The exercise calls for exact output of the lines between the one that contains "1 STK På lager" and the end of the data, with both ends kept and pictures left out.

■ Dataset excerpts ■
= Beginning of Section =

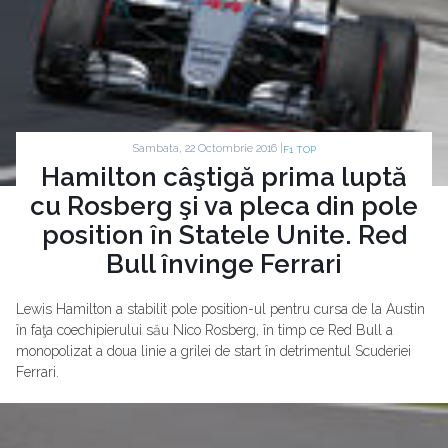
Sambata, 22 Octombrie 2016 |
F1 TOP
Hamilton câştigă prima luptă
cu Rosberg şi va pleca din pole
position în Statele Unite. Red
Bull învinge Ferrari
Lewis Hamilton a stabilit pole position-ul pentru cursa de la Austin
în faţa coechipierului său Nico Rosberg, în timp ce Red Bull a
monopolizat a doua linie a grilei de start în detrimentul Scuderiei
Ferrari.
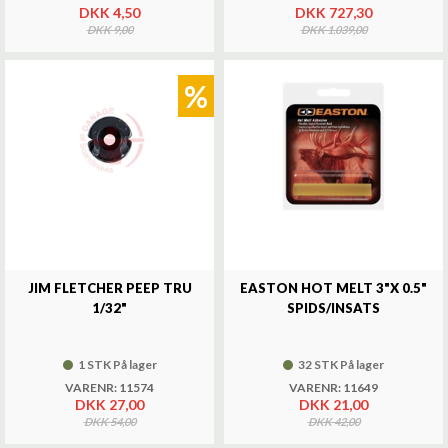
DKK 4,50
DKK 727,30
DKK 9,00
DKK 1.039,00
%
JIM FLETCHER PEEP TRU
EASTON HOT MELT 3"X 0.5"
1/32"
SPIDS/INSATS
1 STK På lager
32 STK På lager
VARENR: 11574
VARENR: 11649
DKK 27,00
DKK 21,00
DKK 54,00
DKK 42,00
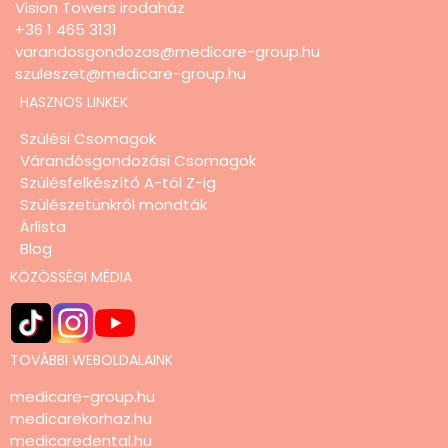
Vision Towers irodaház
+36 1 465 3131
varandosgondozas@medicare-group.hu
szuleszet@medicare-group.hu
HASZNOS LINKEK
Szülési Csomagok
Várandósgondozási Csomagok
Szülésfelkészítő A-tól Z-ig
Szülészetünkről mondták
Árlista
Blog
KÖZÖSSÉGI MÉDIA
TOVÁBBI WEBOLDALAINK
medicare-group.hu
medicarekorhaz.hu
medicaredental.hu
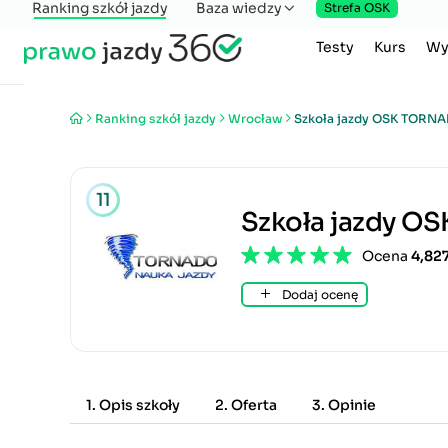
Ranking szkół jazdy
Baza wiedzy
Strefa OSK
Testy
Kurs
Wy
Ranking szkół jazdy
Wrocław
Szkoła jazdy OSK TORN
11
Szkoła jazdy 
Ocena
4,82
Dodaj ocenę
1. Opis szkoły
2. Oferta
3. Opinie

= End of Section =

■ Completed task ■
1 STK På lager
32 STK På lager
VARENR: 11574
VARENR: 11649
DKK 27,00
DKK 21,00
DKK 54,00
DKK 42,00
Vision Towers irodaház
+36 1 465 3131
varandosgondozas@medicare-group.hu
szuleszet@medicare-group.hu
HASZNOS LINKEK
Szülési Csomagok
Várandósgondozási Csomagok
Szülésfelkészítő A-tól Z-ig
Szülészetünkről mondták
Árlista
Blog
KÖZÖSSÉGI MÉDIA
TOVÁBBI WEBOLDALAINK
medicare-group.hu
medicarekorhaz.hu
medicaredental.hu
Ranking szkół jazdy
Baza wiedzy
Strefa OSK
Testy
Kurs
Wy
Ranking szkół jazdy
Wrocław
Szkoła jazdy OSK TORN
11
Szkoła jazdy 
Ocena
4,82
Dodaj ocenę
1. Opis szkoły
2. Oferta
3. Opinie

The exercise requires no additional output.